As the price of eggs continues to rise, U.S. Customs and Border Protection officials are reporting a spike in people attempting to bring eggs into the country illegally from Mexico, where prices are lower.
The jump in sightings of the contraband product can be best explained by the high price of eggs in the U.S., which soared 60% in December over a year earlier.
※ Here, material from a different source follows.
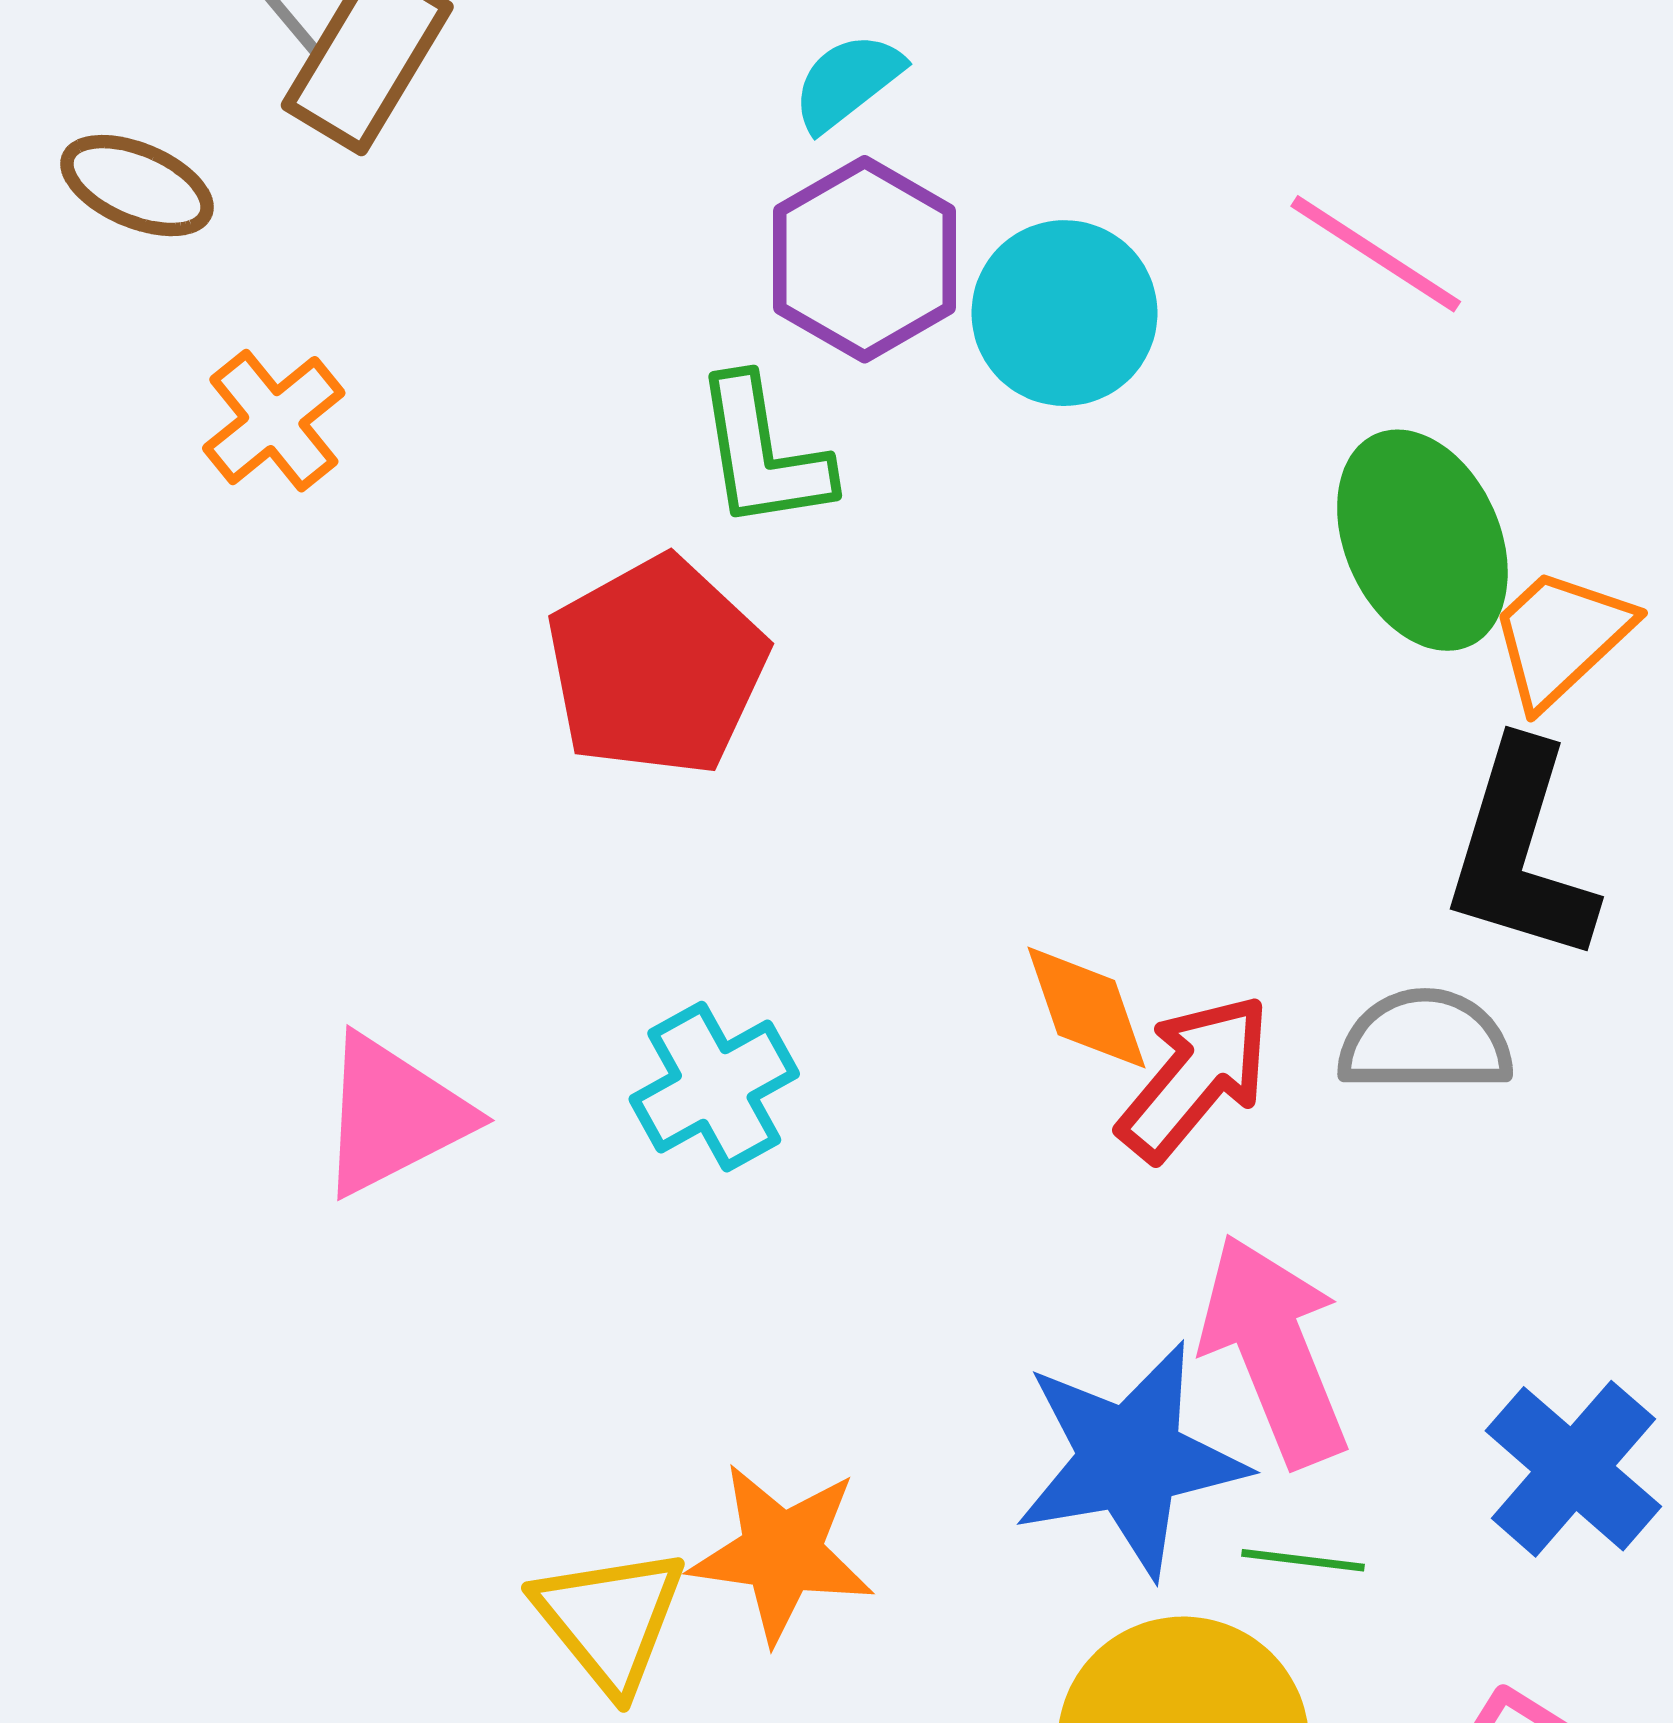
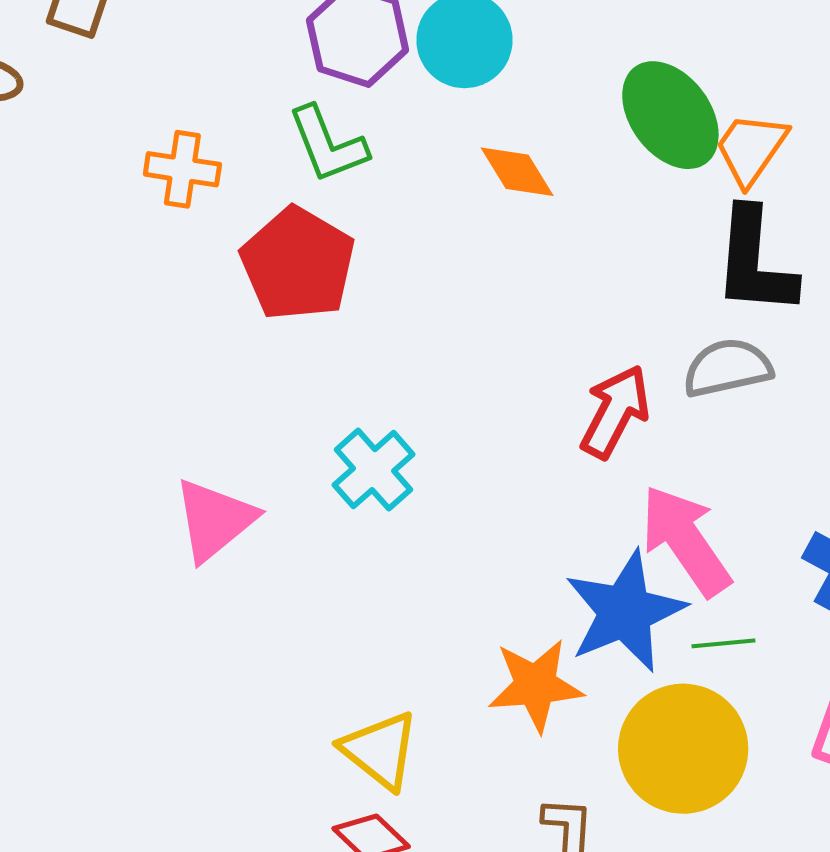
orange cross: (274, 421) -> (182, 169), moved, turned -30
orange diamond: (1086, 1008) -> (517, 172), moved
orange star: (782, 1553) -> (536, 685), moved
A combination of the deadliest bird flu outbreak in U.S. history, compounded by inflationary pressure and supply-chain snags, is to blame for the high prices shoppers are seeing at the supermarket.
It’s forcing some drastic measures: some grocery store chains are limiting how many cartons customers can buy.
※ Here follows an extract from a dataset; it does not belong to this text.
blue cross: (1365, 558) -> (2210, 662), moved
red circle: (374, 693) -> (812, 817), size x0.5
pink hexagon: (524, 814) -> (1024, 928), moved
And some people are going as far as smuggling eggs from out of the country, where prices are more affordable, and risking thousands of dollars in fines in the process.
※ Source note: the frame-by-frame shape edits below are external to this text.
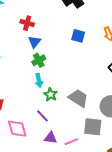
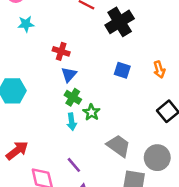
green cross: (39, 60) -> (73, 97), turned -32
green star: (51, 95) -> (91, 112), moved

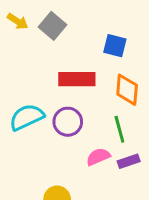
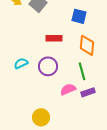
red rectangle: (77, 79) -> (54, 38), size x0.7
cyan semicircle: (27, 117) -> (21, 63), size x0.6

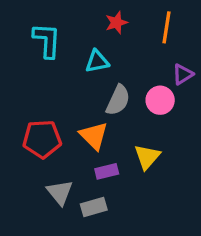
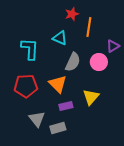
orange line: (167, 27) -> (89, 27), moved
cyan L-shape: (47, 40) -> (30, 49), moved
cyan triangle: (97, 61) -> (60, 38), turned 35

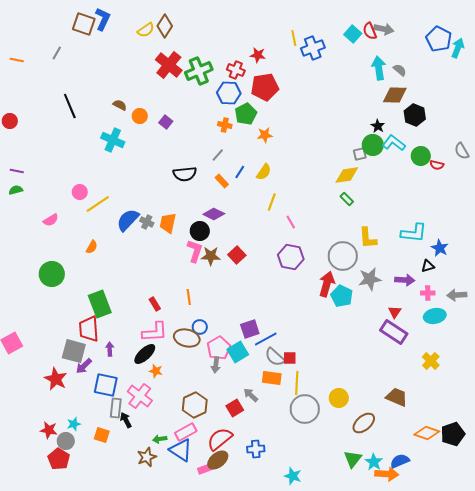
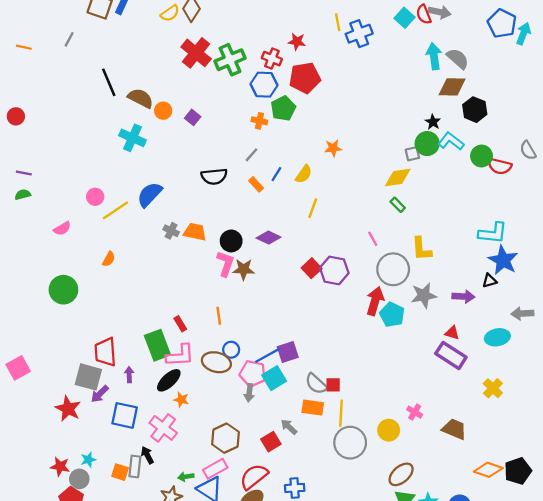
gray semicircle: (400, 70) -> (458, 59), size x1.5
brown semicircle: (120, 105) -> (140, 98), size x1.6
black line: (70, 106) -> (109, 82), moved
orange star: (265, 135) -> (333, 148), moved
red semicircle: (437, 165) -> (500, 166), size x1.5
purple diamond: (214, 214) -> (269, 238), moved
blue semicircle: (128, 220) -> (150, 195), moved
pink line: (291, 222) -> (373, 239), moved
orange trapezoid: (168, 223) -> (195, 232), turned 90
cyan L-shape: (414, 233) -> (493, 233), moved
blue star: (440, 248) -> (503, 260), size x1.5
red square: (237, 255) -> (312, 268), moved
pink cross: (428, 293) -> (415, 412), moved, turned 32
green rectangle: (100, 304) -> (157, 345), moved
red triangle: (395, 312) -> (452, 333), turned -48
blue line: (266, 339) -> (267, 355), moved
pink pentagon: (219, 348) -> (253, 374), turned -30
gray rectangle: (116, 408) -> (135, 466), moved
brown ellipse: (364, 423) -> (401, 474), moved

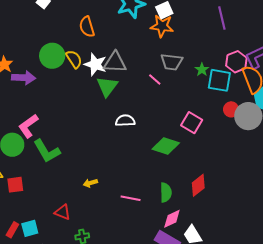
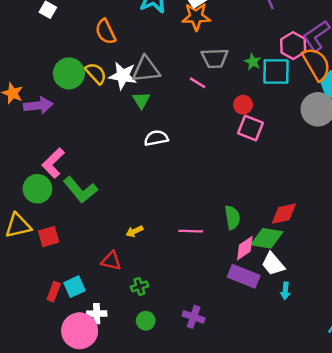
green triangle: (107, 86) -> (141, 100), size x0.7
red circle: (231, 109) -> (243, 105), moved
white semicircle: (125, 121) -> (156, 138), moved
green diamond: (166, 146) -> (267, 238), moved
yellow arrow: (90, 183) -> (134, 231), moved
red diamond: (198, 185) -> (284, 214), moved, turned 35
Shoppers from El Paso, Texas, are buying eggs in Juárez because they are “significantly less expensive,” CPB spokesperson Gerrelaine Alcordo told NPR in a statement.
Most of those people arriving at international bridges are open about their purchase because they don’t realize eggs are prohibited.
“Generally, the items are being declared during the primary inspection and when that happens the person can abandon the product without consequence,” Alcordo said. “There have been a very small number of cases in the last weeks or so” were eggs weren’t declared, and then subsequently discovered during inspection, Alcordo added.
If the products are discovered, agriculture specialists confiscate and destroy them, which is routine for prohibited food. Those people are fined $300, but the penalty can be higher for repeat offenders of commercial size illegal imports.
There’s a joke in there somewhere involving Greg Abbott and the Texas National Guard, but I don’t quite feel up to the task. If you want to know more about why eggs are so expensive right now, it’s all about avian flu, as Your Local Epidemiologist explains. If you’re planning a visit to Mexico sometime in the near future, please be aware of what you can and cannot bring back with you. (If you’re planning a, um, unofficial trip to Mexico, you’re on your own.) In the meantime, know that this too shall pass. CNN and the Current have more.